Le tour des chrétiens était venu. C’était un spectacle nouveau pour le public ; nul ne savait comment ils se comporteraient et la curiosité était extrême. Les spectateurs, très attentifs, espéraient des scènes extraordinaires. En même temps, l’hostilité se peignait sur tous les visages : ceux qui allaient paraître étaient des gens qui avaient brûlé Rome et ses trésors séculaires. Ils se nourrissaient du sang des petits enfants, empoisonnaient les fontaines, exécraient le genre humain et perpétraient des crimes infâmes.

Le soleil était monté très haut dans le ciel, et ses rayons, filtrés par le velarium de pourpre, emplissaient à présent l’amphithéâtre d’une lumière sanglante et faisait scintiller le sable de reflets rouges. Quelque chose de terrifiant se dégageait de ces lueurs, de ces visages, du vide de cette arène qui tout à l’heure allait s’emplir de torture humaine et de fureur bestiale. L’atmosphère semblait saturée d’épouvante et de mort. La foule, habituellement joyeuse, s’opiniâtrait à un silence haineux. Les visages avaient une expression implacable.

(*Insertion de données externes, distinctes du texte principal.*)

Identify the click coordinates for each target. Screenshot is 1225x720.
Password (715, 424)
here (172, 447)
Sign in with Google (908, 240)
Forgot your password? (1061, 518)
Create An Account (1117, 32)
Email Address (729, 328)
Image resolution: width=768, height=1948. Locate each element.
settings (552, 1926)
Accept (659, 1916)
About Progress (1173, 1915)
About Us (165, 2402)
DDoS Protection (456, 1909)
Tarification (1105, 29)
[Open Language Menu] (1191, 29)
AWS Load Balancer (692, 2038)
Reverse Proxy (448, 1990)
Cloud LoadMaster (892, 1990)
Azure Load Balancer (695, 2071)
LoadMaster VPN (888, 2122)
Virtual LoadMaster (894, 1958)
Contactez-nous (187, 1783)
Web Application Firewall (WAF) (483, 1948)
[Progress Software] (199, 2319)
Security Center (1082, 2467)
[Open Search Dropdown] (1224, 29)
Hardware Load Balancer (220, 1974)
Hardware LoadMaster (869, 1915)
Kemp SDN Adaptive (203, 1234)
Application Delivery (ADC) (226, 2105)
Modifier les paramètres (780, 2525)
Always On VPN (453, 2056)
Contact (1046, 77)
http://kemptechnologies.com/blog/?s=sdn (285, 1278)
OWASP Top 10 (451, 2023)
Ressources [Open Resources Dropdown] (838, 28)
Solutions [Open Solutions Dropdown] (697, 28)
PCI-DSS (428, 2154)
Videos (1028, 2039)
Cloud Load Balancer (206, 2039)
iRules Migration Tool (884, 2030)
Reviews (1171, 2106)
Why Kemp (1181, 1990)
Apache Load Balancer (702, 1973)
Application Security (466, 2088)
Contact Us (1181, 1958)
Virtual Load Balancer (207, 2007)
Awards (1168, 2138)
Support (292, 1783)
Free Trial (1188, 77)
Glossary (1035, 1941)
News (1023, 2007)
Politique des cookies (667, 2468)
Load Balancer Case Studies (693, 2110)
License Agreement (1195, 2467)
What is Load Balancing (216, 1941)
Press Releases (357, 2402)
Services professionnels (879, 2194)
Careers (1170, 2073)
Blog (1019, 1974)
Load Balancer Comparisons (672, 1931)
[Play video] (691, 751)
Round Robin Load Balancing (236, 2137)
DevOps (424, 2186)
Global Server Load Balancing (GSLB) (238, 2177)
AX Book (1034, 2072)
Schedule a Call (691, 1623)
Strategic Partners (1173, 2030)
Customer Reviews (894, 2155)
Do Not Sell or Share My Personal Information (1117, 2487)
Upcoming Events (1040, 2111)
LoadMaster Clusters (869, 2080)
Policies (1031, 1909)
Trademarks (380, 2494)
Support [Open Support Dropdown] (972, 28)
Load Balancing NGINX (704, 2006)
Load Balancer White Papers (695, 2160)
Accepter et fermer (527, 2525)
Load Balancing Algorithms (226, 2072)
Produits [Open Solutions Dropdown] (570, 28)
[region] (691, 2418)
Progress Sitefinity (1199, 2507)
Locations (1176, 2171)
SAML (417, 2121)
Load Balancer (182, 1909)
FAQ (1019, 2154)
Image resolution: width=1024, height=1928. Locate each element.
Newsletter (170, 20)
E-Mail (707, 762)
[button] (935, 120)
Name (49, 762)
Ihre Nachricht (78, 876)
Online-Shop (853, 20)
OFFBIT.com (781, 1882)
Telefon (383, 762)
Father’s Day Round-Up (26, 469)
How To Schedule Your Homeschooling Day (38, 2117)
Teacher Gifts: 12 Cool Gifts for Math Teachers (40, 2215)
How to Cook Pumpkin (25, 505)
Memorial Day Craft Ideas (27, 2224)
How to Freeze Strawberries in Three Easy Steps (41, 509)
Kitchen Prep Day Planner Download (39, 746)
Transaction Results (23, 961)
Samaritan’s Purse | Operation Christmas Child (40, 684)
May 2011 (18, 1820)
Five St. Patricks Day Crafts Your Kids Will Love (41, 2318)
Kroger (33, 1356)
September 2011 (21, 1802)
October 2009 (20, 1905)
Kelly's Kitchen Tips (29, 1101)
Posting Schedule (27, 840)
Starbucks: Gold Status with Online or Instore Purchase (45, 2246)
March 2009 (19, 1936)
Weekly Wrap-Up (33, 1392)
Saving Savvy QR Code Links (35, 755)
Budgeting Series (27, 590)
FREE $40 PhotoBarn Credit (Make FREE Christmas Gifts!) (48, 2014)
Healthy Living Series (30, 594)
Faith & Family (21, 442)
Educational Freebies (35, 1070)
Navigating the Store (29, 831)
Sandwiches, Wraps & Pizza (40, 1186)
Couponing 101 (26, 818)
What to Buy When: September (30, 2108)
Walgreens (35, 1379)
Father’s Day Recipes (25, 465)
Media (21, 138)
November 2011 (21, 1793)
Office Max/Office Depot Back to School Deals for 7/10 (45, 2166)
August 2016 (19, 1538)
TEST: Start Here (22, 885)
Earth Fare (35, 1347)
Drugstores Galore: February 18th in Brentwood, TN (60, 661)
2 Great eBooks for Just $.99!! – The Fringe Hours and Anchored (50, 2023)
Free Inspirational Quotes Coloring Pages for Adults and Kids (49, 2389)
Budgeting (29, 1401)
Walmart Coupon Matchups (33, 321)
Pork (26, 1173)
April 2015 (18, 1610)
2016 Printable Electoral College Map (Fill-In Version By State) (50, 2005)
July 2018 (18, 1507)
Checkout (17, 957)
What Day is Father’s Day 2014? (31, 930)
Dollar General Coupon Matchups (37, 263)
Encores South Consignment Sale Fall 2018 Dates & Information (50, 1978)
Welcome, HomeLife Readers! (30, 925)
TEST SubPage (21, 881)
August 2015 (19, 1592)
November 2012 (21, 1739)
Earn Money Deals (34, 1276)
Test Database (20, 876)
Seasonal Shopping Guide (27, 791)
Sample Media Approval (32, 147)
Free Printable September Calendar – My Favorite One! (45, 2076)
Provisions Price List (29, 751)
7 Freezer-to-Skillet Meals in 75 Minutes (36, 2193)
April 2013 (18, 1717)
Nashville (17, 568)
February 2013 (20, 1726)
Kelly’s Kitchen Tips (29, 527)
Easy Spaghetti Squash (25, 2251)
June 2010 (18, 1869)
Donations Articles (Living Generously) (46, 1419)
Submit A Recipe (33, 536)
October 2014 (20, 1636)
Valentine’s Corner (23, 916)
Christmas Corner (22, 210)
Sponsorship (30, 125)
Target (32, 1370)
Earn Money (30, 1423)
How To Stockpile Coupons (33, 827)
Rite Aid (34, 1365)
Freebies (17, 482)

Sur un signe du préfet, le même vieillard, costumé en Charon, qui avait appelé à la mort les gladiateurs, apparut sur l’arène, la traversa lentement et, dans un silence sourd, heurta par trois fois la porte de son marteau.

Dans l’amphithéâtre, une clameur s’éleva :

— Les chrétiens !… les chrétiens !…

Les grilles de fer grincèrent ; dans les couloirs obscurs retentit le cri ordinaire des mastigophores : « Sur le sable », et en un clin d’œil, l’arène fut peuplée comme d’un troupeau de sylvains velus. Tous s’élançaient et, parvenus au centre, s’agenouillaient les uns auprès des autres, les bras levés. La populace, croyant qu’ils imploraient sa pitié, fut prise de fureur à la vue de tant de lâcheté : on se mit à trépigner, à siffler, à jeter sur l’arène des récipients vides, des os rongés, et à hurler : « Les fauves ! Lâchez les fauves ! »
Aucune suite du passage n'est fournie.